Metadata-Version: 2.1
Name: reynir
Version: 2.8.1
Summary: A natural language parser for Icelandic
Home-page: https://github.com/mideind/GreynirPackage
Author: Miðeind ehf
Author-email: mideind@mideind.is
License: MIT
Keywords: nlp,parser,icelandic
Platform: UNKNOWN
Classifier: Development Status :: 5 - Production/Stable
Classifier: Intended Audience :: Developers
Classifier: Intended Audience :: Science/Research
Classifier: License :: OSI Approved :: MIT License
Classifier: Operating System :: Unix
Classifier: Operating System :: POSIX
Classifier: Operating System :: Microsoft :: Windows
Classifier: Operating System :: MacOS
Classifier: Natural Language :: Icelandic
Classifier: Programming Language :: Python
Classifier: Programming Language :: Python :: 3
Classifier: Programming Language :: Python :: 3.6
Classifier: Programming Language :: Python :: 3.7
Classifier: Programming Language :: Python :: 3.8
Classifier: Programming Language :: Python :: 3.9
Classifier: Programming Language :: Python :: Implementation :: CPython
Classifier: Programming Language :: Python :: Implementation :: PyPy
Classifier: Topic :: Software Development :: Libraries :: Python Modules
Classifier: Topic :: Utilities
Classifier: Topic :: Text Processing :: Linguistic
Requires-Dist: cffi (>=1.13.0)
Requires-Dist: tokenizer (>=2.4.0)
Requires-Dist: typing-extensions


.. image:: https://github.com/mideind/GreynirPackage/blob/master/doc/_static/GreynirLogo220.png?raw=true

==========================================================
A fast, efficient natural language processor for Icelandic
==========================================================

.. image:: https://travis-ci.com/mideind/GreynirPackage.svg?branch=master
    :target: https://travis-ci.com/mideind/GreynirPackage

********
Overview
********

Greynir is a Python 3 (>= 3.6) package for
**working with Icelandic natural language text**.
Greynir can parse text into **sentence trees**, find **lemmas**,
inflect **noun phrases**, assign **part-of-speech tags** and much more.
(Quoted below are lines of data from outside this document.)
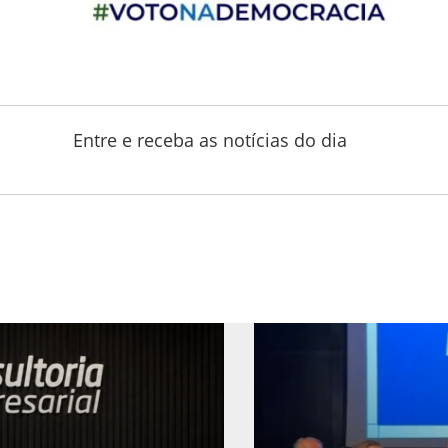
Entre e receba as notícias do dia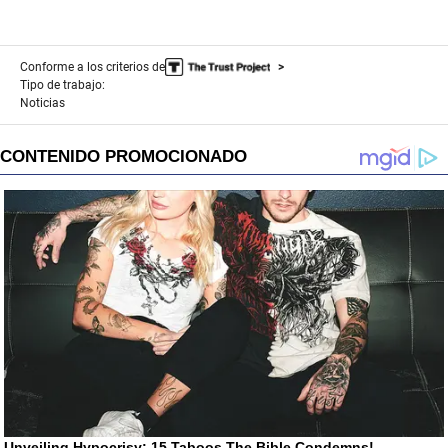
Conforme a los criterios de
Tipo de trabajo:
Noticias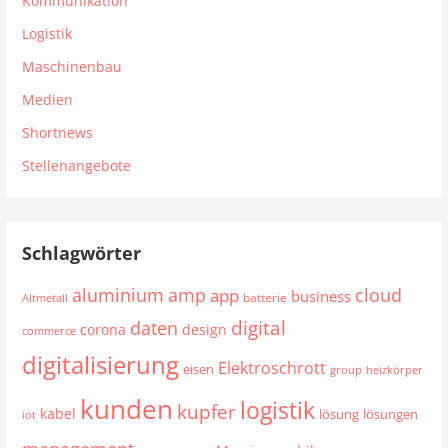
Kommunikation
Logistik
Maschinenbau
Medien
Shortnews
Stellenangebote
Schlagwörter
aluminium
cloud
amp
app
business
batterie
Altmetall
digital
daten
corona
design
commerce
digitalisierung
Elektroschrott
eisen
group
heizkörper
kunden
logistik
kupfer
kabel
lösung
lösungen
iot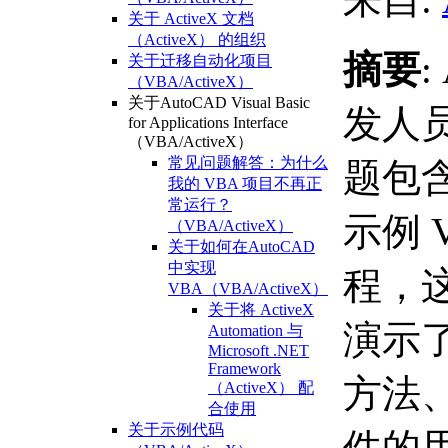
关于 ActiveX 文档
（ActiveX） 的组织
摘要
:
关于迁移自动化项目
（VBA/ActiveX）
关于AutoCAD Visual Basic
发人
for Applications Interface
（VBA/ActiveX）
常见问题解答：为什么
题包含
我的 VBA 项目不再正
常运行？
示例 
（VBA/ActiveX）
关于如何在AutoCAD
中实现
程，
VBA（VBA/ActiveX）
关于将 ActiveX
演示了 
Automation 与
Microsoft .NET
Framework
方法
（ActiveX） 配
合使用
关于示例代码
件的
Greynir's sentence trees can *inter alia* be used to extract
information from text, for instance about people, titles, entities, facts,
actions and opinions.

Full documentation for Greynir is `available here <https://greynir.is/doc/>`__.

Greynir is the engine of `Greynir.is <https://greynir.is>`__, a natural-language
front end for a database of over 10 million sentences parsed from Icelandic
news articles, and `Embla <https://embla.is>`__, a voice-driven virtual assistant app
for smart devices such as iOS and Android phones.

Greynir includes a hand-written
`context-free grammar <https://github.com/mideind/GreynirPackage/blob/master/src/reynir/Greynir.grammar>`__
for the Icelandic language, consisting of over 7,000 lines of grammatical
productions in `extended Backus-Naur format <https://en.wikipedia.org/wiki/Extended_Backus%E2%80%93Naur_form>`__.
Its fast C++ parser core is able to cope with long and ambiguous sentences,
using an `Earley-type parser <https://en.wikipedia.org/wiki/Earley_parser>`__
as `enhanced by Scott and Johnstone <https://www.sciencedirect.com/science/article/pii/S0167642309000951>`__.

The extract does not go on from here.